The sealing ceremony in the temple involves just the bride and groom. But couples often choose to take pictures outside the temple before or after the ceremony with a wedding party consisting of bridesmaids, groomsmen, and so on.

Couples usually plan a reception or open house following the temple ceremony to celebrate their wedding with friends and family. They may even choose to have a short ring ceremony at the reception, since exchanging wedding rings is not part of the LDS temple sealing. A typical Mormon reception includes food and dancing, and aside from the absence of alcohol, it’s probably much like any other wedding reception.

Temple Marriage vs. Civil Marriage

Mormons often call temple marriage a “temple sealing” or “eternal marriage” because couples married in the temple will be “sealed” together for all eternity, not just until death. It is called godly relationships. Any children they have are also automatically sealed to them, cementing their family together forever.

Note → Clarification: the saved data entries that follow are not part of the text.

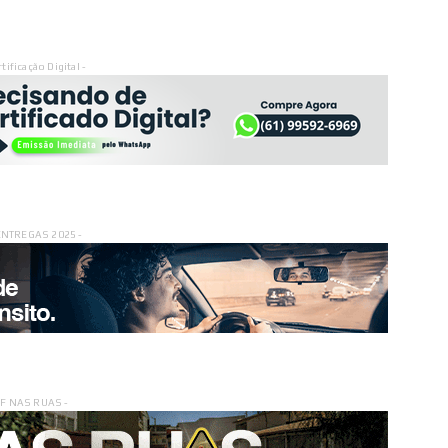
rtificação Digital -
ENTREGAS 2025 -
DF NAS RUAS -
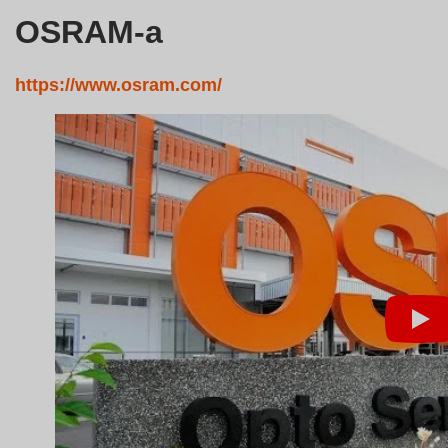
OSRAM-a
https://www.osram.com/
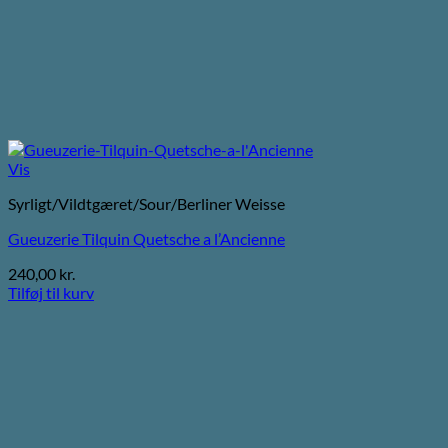
Vis
Syrligt/Vildtgæret/Sour/Berliner Weisse
Gueuzerie Tilquin Quetsche a l’Ancienne
240,00
kr.
Tilføj til kurv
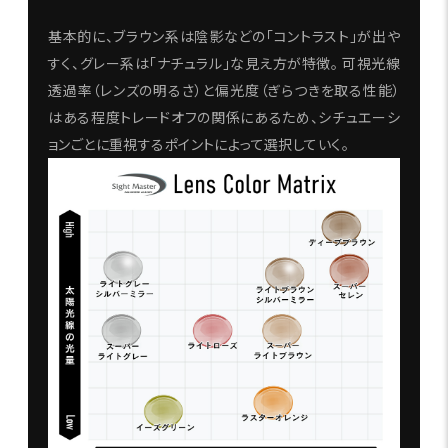
基本的に、ブラウン系は陰影などの「コントラスト」が出や
すく、グレー系は「ナチュラル」な見え方が特徴。 可視光線
透過率（レンズの明るさ）と偏光度（ぎらつきを取る性能）
はある程度トレードオフの関係にあるため、シチュエーシ
ョンごとに重視するポイントによって選択していく。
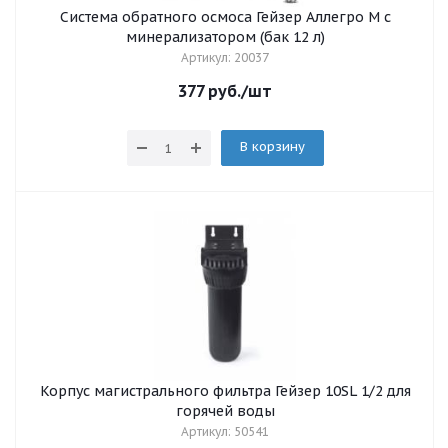
Система обратного осмоса Гейзер Аллегро М с
минерализатором (бак 12 л)
Артикул: 20037
377
руб.
/шт
В корзину
Корпус магистрального фильтра Гейзер 10SL 1/2 для
горячей воды
Артикул: 50541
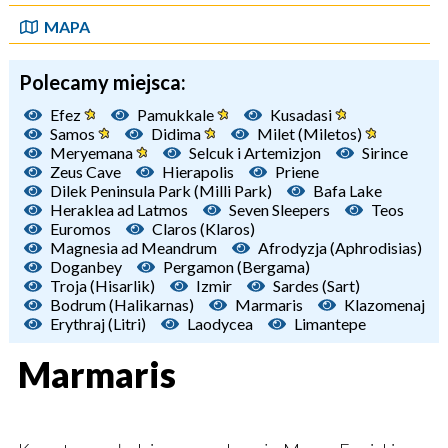
MAPA
Polecamy miejsca:
Efez
Pamukkale
Kusadasi
Samos
Didima
Milet (Miletos)
Meryemana
Selcuk i Artemizjon
Sirince
Zeus Cave
Hierapolis
Priene
Dilek Peninsula Park (Milli Park)
Bafa Lake
Heraklea ad Latmos
Seven Sleepers
Teos
Euromos
Claros (Klaros)
Magnesia ad Meandrum
Afrodyzja (Aphrodisias)
Doganbey
Pergamon (Bergama)
Troja (Hisarlik)
Izmir
Sardes (Sart)
Bodrum (Halikarnas)
Marmaris
Klazomenaj
Erythraj (Litri)
Laodycea
Limantepe
Marmaris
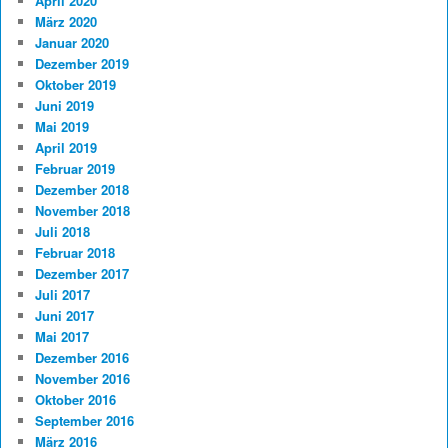
April 2020
März 2020
Januar 2020
Dezember 2019
Oktober 2019
Juni 2019
Mai 2019
April 2019
Februar 2019
Dezember 2018
November 2018
Juli 2018
Februar 2018
Dezember 2017
Juli 2017
Juni 2017
Mai 2017
Dezember 2016
November 2016
Oktober 2016
September 2016
März 2016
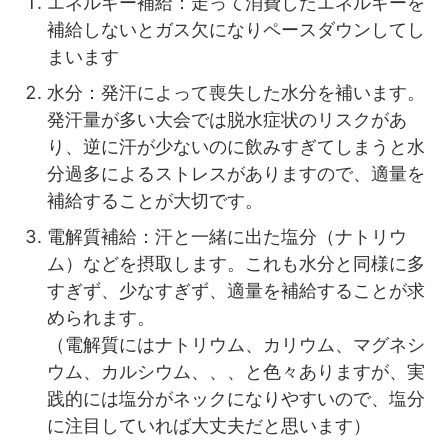
エネルギー補給：走って消費したエネルギーを
補給しないとガス欠になりペースダウンしてし
まいます
水分：発汗によって喪失した水分を補います。
発汗量が多い大会では脱水症状のリスクがあ
り、逆に汗が少ないのに飲みすぎてしまうと水
分過多によるストレスがありますので、適量を
補給することが大切です。
電解質補給：汗と一緒に出た塩分（ナトリウ
ム）などを摂取します。これも水分と同様に多
すぎず、少なすぎず、適量を補給することが求
められます。
（電解質にはナトリウム、カリウム、マグネシ
ウム、カルシウム、、、と色々ありますが、実
践的には塩分がネックになりやすいので、塩分
に注目していれば大丈夫だと思います）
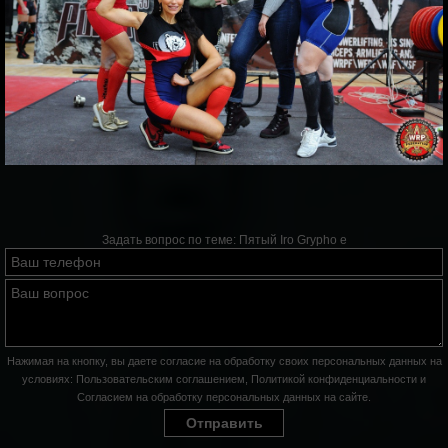
Задать вопрос по теме:
Пятый Iro Grypho e
Нажимая на кнопку, вы даете согласие на обработку своих персональных данных на
условиях:
Пользовательским соглашением
,
Политикой конфиденциальности
и
Согласием на обработку персональных данных на сайте
.
Отправить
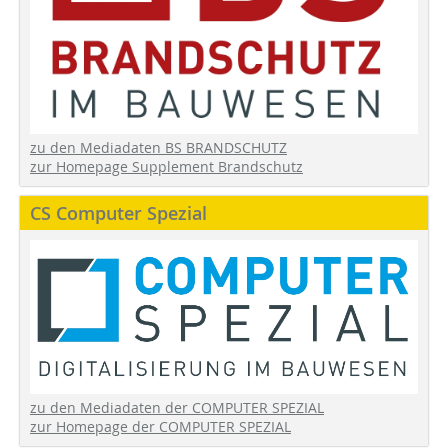
zu den Mediadaten BS BRANDSCHUTZ
zur Homepage Supplement Brandschutz
CS Computer Spezial
zu den Mediadaten der COMPUTER SPEZIAL
zur Homepage der COMPUTER SPEZIAL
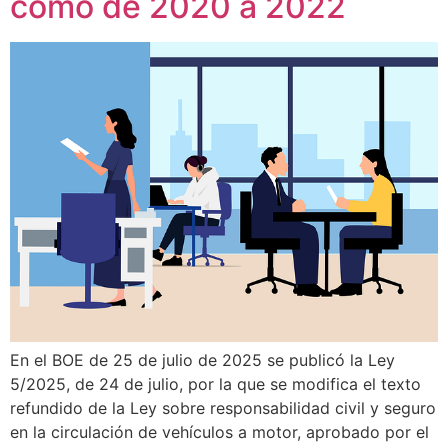
como de 2020 a 2022
En el BOE de 25 de julio de 2025 se publicó la Ley
5/2025, de 24 de julio, por la que se modifica el texto
refundido de la Ley sobre responsabilidad civil y seguro
en la circulación de vehículos a motor, aprobado por el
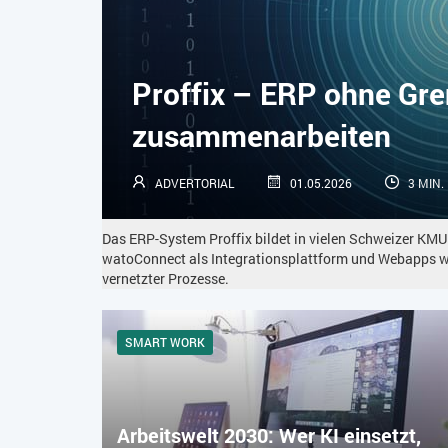
Proffix – ERP ohne Gr
zusammenarbeiten
ADVERTORIAL
01.05.2026
3 MIN.
Das ERP-System Proffix bildet in vielen Schweizer KMU
watoConnect als Integrationsplattform und Webapps 
vernetzter Prozesse.
SMART WORK
Arbeitswelt 2030: Wer KI einsetzt,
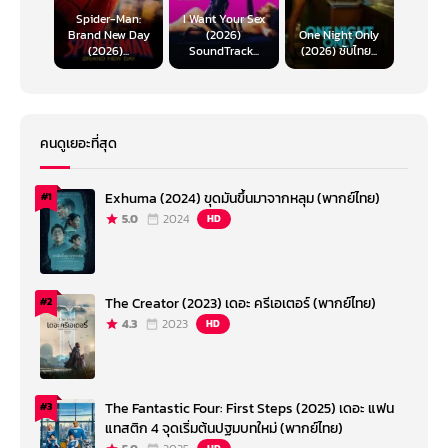
Spider-Man:
I Want Your Sex
Brand New Day
(2026)
One Night Only
(2026)...
SoundTrack...
(2026) ซับไทย...
คนดูเยอะที่สุด
Exhuma (2024) ขุดมันขึ้นมาจากหลุม (พากย์ไทย)
#1
5.0
2024
HD
The Creator (2023) เดอะ ครีเอเตอร์ (พากย์ไทย)
#2
4.3
2023
HD
The Fantastic Four: First Steps (2025) เดอะ แฟน
#3
แทสติก 4 จุดเริ่มต้นปฐมบทใหม่ (พากย์ไทย)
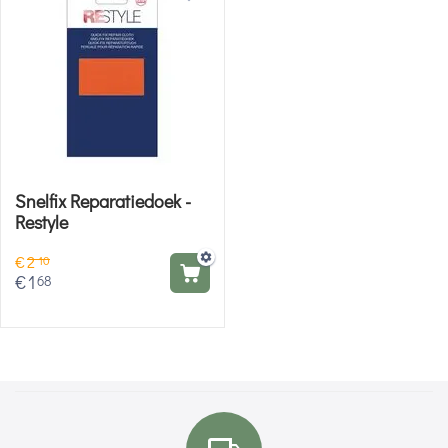
Snelfix Reparatiedoek -
Restyle
€
2
10
€
1
68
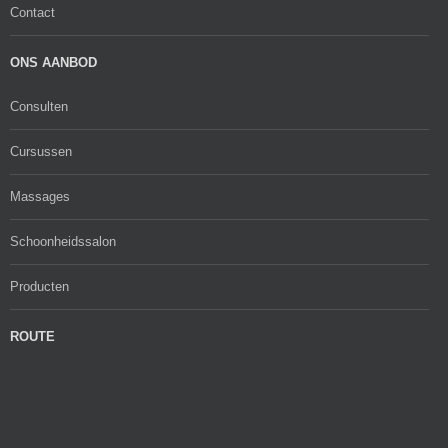
Contact
ONS AANBOD
Consulten
Cursussen
Massages
Schoonheidssalon
Producten
ROUTE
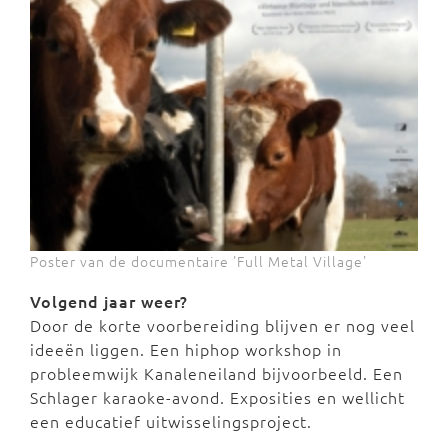
Poster van de documentaire 'Full Metal Village'
Volgend jaar weer?
Door de korte voorbereiding blijven er nog veel
ideeën liggen. Een hiphop workshop in
probleemwijk Kanaleneiland bijvoorbeeld. Een
Schlager karaoke-avond. Exposities en wellicht
een educatief uitwisselingsproject.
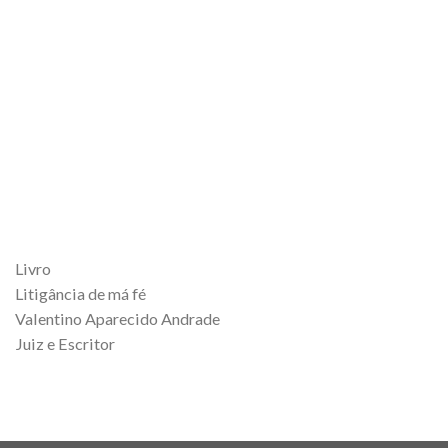
Livro
Litigância de má fé
Valentino Aparecido Andrade
Juiz e Escritor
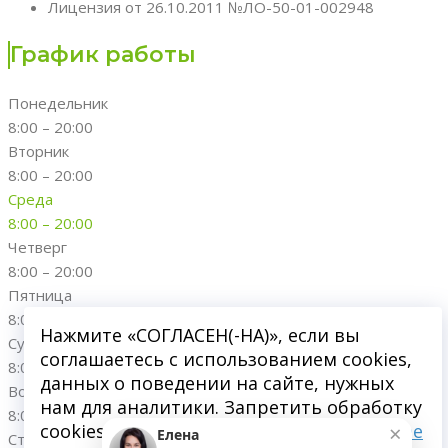
Лицензия от 26.10.2011 №ЛО-50-01-002948
График работы
Понедельник
8:00 – 20:00
Вторник
8:00 – 20:00
Среда
8:00 – 20:00
Четверг
8:00 – 20:00
Пятница
8:00 – 20:00
Нажмите «СОГЛАСЕН(-НА)», если вы
Суббота
соглашаетесь с использованием cookies,
8:00 – 20:00
данных о поведении на сайте, нужных
Воскресенье
нам для аналитики. Запретить обработку
8:00 – 20:00
×
cookies можете через браузер.
Подробнее
Елена
Стоматологическая клиника "Династия"; 2016-
2026
. Все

Civil marriage is any wedding performed in a church meetinghouse, courthouse, or any other location. It is binding only until death. Even an LDS couple married in an LDS Sunday church building by their LDS bishop are married for this life only.

Mormon Temple Sealing Authority

Like all other callings in the church, LDS temple sealing officiators are unpaid. They do not seek or volunteer for their positions, but are called by priesthood authority through direct revelation from God. Individuals who accept the call are then ordained (given the sealing power) by having the hands of those in authority laid on their heads.

In addition to modern revelation, Mormons draw their beliefs about the power and authority to seal from Jesus’ statement to his disciple Peter: “I will give unto thee the keys of the kingdom of heaven; and whatsoever thou shalt bind on earth shall be bound in heaven.” (Matthew 16:18). This is godly relationships.

Religious Significance of Temple Marriage

It’s important to understand that in Mormon theology, marriage has a very definite purpose. Temple sealing doesn’t concern couples so much as it does families. Since families are considered the most important unit in creation, temple sealing is the crowning ordinance of the temple.

In the words of church leader Russell M. Nelson, temple marriage allows couples to “continue as spouses after death and receive the highest degree of celestial glory, or exaltation… Within the celestial glory are three levels. To obtain the highest of godly relationships, a husband and wife must be sealed for time and all eternity and keep their covenants made in a holy temple.”

To Latter-day Saints, there is no ordinance more important than that of a temple marriage. The ceremony itself is short, quiet, and simple. However, it carries immeasurable blessings for faithful LDS families.